Basement concrete walls and wood interior walls. The big beams will support the main floor joists.

Jason cutting LVL's for the floor beams
One element of this home which makes it very unique is the insulation and air-sealing detailing we are executing.  Part of this strategy includes continuously insulating all the Wall sill (bottom) and head (top)  connections. So where the main floor, wall and foundation all come together was a place we worked hard at to make as insulated as possible. The strategy we decided on was that by thickening the foundation walls, we are able to land the floor joists on the interior edge, and then sit our wall on the outside of the concrete wall. We can then add insulation all the way around the Rim joist very easily and eliminate all thermal bridging of the floor framing (thermal bridging is when heat is transfered along the framing member and lost to the outdoors)


The extra thick foundation walls - the floor sits on one edge and the exterior wall extended past it to add insulation - the concrete block here will be the finished exterior and sits on a shelf cast into the foundation walls. 

A Typical Sill detail - the exterior wall of the double stud framing overlaps the floor deck - totally insulating the Rim Joist - the steel angle is actually just concrete in the final build
While this detail ads a tiny bit of cost (the extra concrete) and complexity, we actually found it very simple to build and didn't have any difficulties with it. There is a bit more layout and attention that needs to be paid to things like stud length, but the comprehensive digital framing model we built worked great to allow us to pull those kind of dimensions right out of the digital model. We modified the detail a bit on site by eliminating the steel angle and adding a shelf directly to the concrete foundation wall - this simplified things even further. This shelf supports two rows of concrete block which will be a nicer looking finish than the raw concrete. 

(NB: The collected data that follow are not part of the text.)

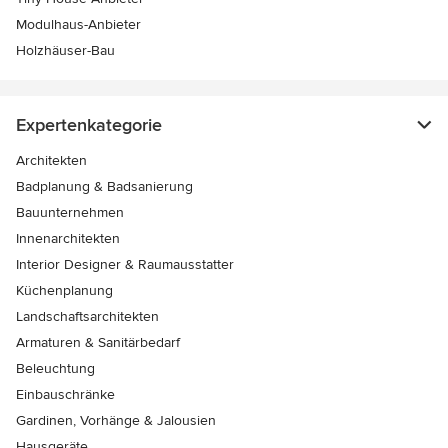
Modulhaus-Anbieter
Holzhäuser-Bau
Expertenkategorie
Architekten
Badplanung & Badsanierung
Bauunternehmen
Innenarchitekten
Interior Designer & Raumausstatter
Küchenplanung
Landschaftsarchitekten
Armaturen & Sanitärbedarf
Beleuchtung
Einbauschränke
Gardinen, Vorhänge & Jalousien
Hausgeräte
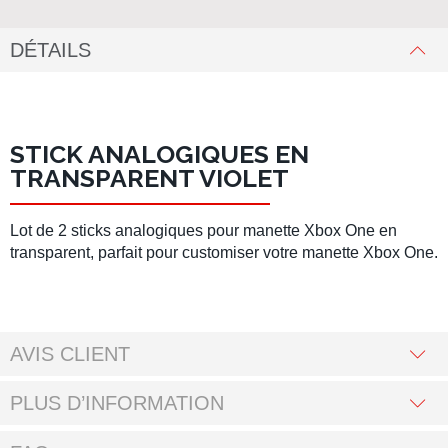
DÉTAILS
STICK ANALOGIQUES EN
TRANSPARENT VIOLET
Lot de 2 sticks analogiques pour manette Xbox One en
transparent
, parfait pour customiser votre manette Xbox One.
AVIS CLIENT
PLUS D’INFORMATION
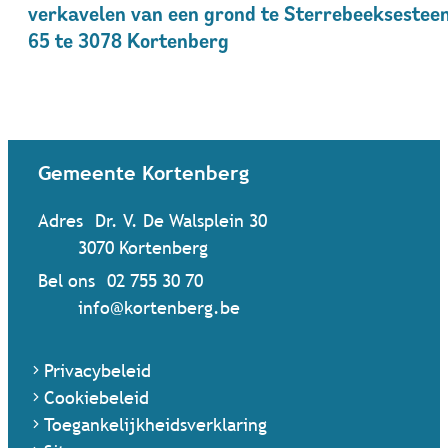
verkavelen van een grond te Sterrebeekseste
65 te 3078 Kortenberg
Contact & openingsuren
Gemeente Kortenberg
Adres
Dr. V. De Walsplein 30
,
3070
Kortenberg
Bel ons
02 755 30 70
Mail ons
info
@
kortenberg.be
Privacybeleid
Cookiebeleid
Toegankelijkheidsverklaring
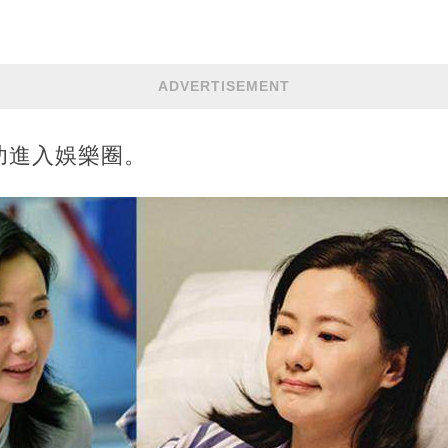
ADVERTISEMENT
功進入娛樂圈。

By thursday morning we were ready to stand some walls up! One of the extra nice things about our double-stud wall is that it is made of two 2x4 walls set apart. This means we can build out of nice light, inexpensive 2x4s and the wall framing went real quick.

Jason, Carrie and John framing up the first walls!

By noon we had walls standing up. The main floor wall height is 10' - with a lower area under the loft. These big walls have square 5'x5' windows punched through them which are huge! The view looks great and will be very dramatic. Below you can see the southeast corner looking towards the lake. 

I've been back east in Massachusetts since thursday afternoon - but I'm heading back to the site now and I'm excited to see how the gang did over the weekend. This week will be lots more wall framing and maybe even getting into the roof if things go real well. 

One of the big 5'x5' windows in the first wall.